Hey, where’d they come from?

Two golfers who had been struggling after big changes turned in the rounds to beat during the morning wave on Saturday.

Brandt Snedeker and Ollie Schniederjans both fired 7-under 65s to move into a tie for sxith and with a shot at a good finish at the close of Sunday.

Schniederjans’ round might have been most surprising. The 29-year-old former Georgia Tech star had missed seven cuts without a top-25 finish in his previous 13 starts this season.

Early in the 2018 season, he tied for seventh at the Sony Open in Hawaii and tied for third at the Phoenix Open.
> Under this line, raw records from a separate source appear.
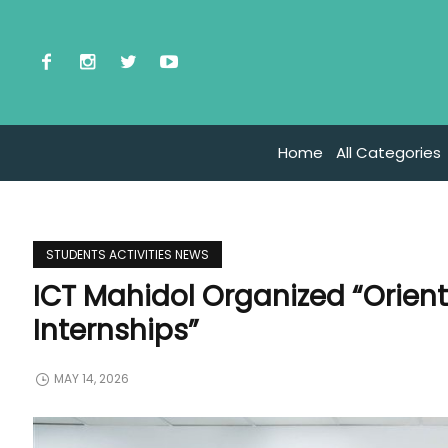
Home
All Categories
STUDENTS ACTIVITIES NEWS
ICT Mahidol Organized “Orien
Internships”
MAY 14, 2026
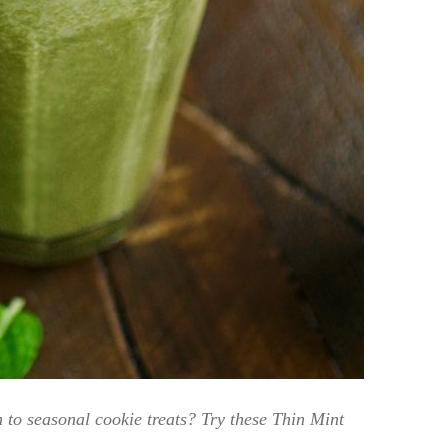
n to seasonal cookie treats? Try these Thin Mint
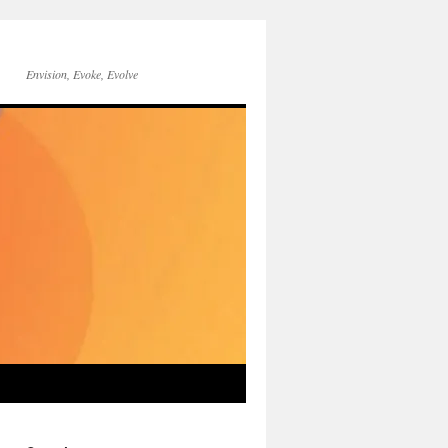
Envision, Evoke, Evolve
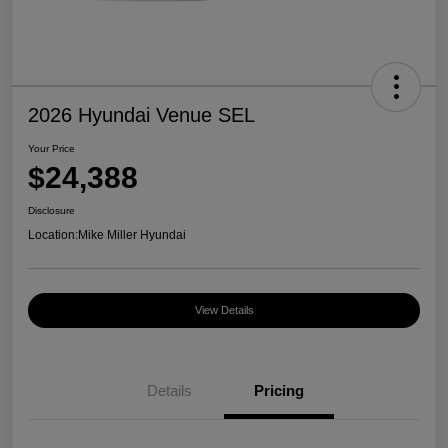
2026 Hyundai Venue SEL
Your Price
$24,388
Disclosure
Location:
Mike Miller Hyundai
View Details
Details
Pricing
Then things fell apart, however, and he hasn’t had a top-25 since.

“I had put some Band-Aids on things for a while to kind of get through and keep my card,” Schniederjans said. “I kind of only hit it low for a while, then I only hit cuts for a while. I just experimented a lot.
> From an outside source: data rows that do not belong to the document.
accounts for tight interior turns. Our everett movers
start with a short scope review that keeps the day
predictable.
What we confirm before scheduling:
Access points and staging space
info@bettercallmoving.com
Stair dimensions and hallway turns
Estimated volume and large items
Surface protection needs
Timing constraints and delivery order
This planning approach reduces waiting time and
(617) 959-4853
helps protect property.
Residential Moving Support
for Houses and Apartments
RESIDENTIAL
“I’ve played now with so many of the top players in the world and watched how they play and the risks they take and just the level they have to be at, the control they have to have with their driver and irons and the ability to shape shots and hit it high and low. … I saw that I was not anywhere near that control of my game that they are.”

After trying to change things on his own without much success, Schniederjans turned to renowned swing coach Butch Harmon in December.
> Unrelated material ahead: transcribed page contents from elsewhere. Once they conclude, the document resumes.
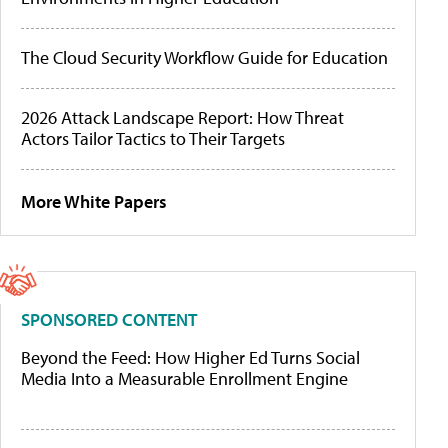
The Cloud Security Workflow Guide for Education
2026 Attack Landscape Report: How Threat
Actors Tailor Tactics to Their Targets
More White Papers
SPONSORED CONTENT
Beyond the Feed: How Higher Ed Turns Social
Media Into a Measurable Enrollment Engine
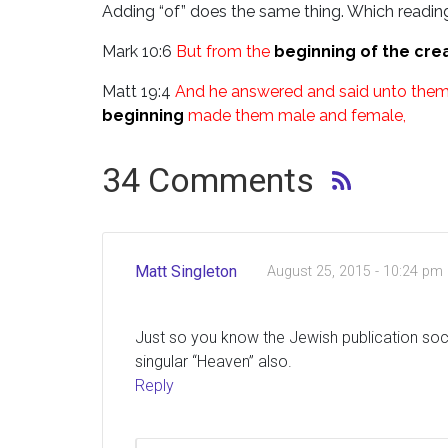
Adding “of” does the same thing. Which reading
Mark 10:6
But from the
beginning of the cre
Matt 19:4
And he answered and said unto them,
beginning
made them male and female,
34 Comments
Matt Singleton
August 25, 2015 - 10:24 pm
Just so you know the Jewish publication socie
singular “Heaven” also.
Reply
“It’s a huge change, but it’s more just getting organized with what I’m doing with everything about my golf game,” he said. “I changed how I set up, how I train in the gym, how my body is moving, how my lower body moves, how I use my hands, kind of a lot of stuff.”

Snedeker left Harmon for swing coach John Tillery two years ago, and now he’s back with longtime coach Tim Anderson. He hasn’t had a top-10 since tying for second at the Safeway Open in October and was 50th or worse or missed the cut in each of his previous four Tour events.

“[Anderson] told me when we first met, he said, ‘Listen, it’s not going to be as hard as you think it is to kind of get you back to where you feel like you can play good golf again,'” Snedeker said. “It’s a different mindset of trying to use my body to swing the golf club, instead of using my hands to swing the golf club.”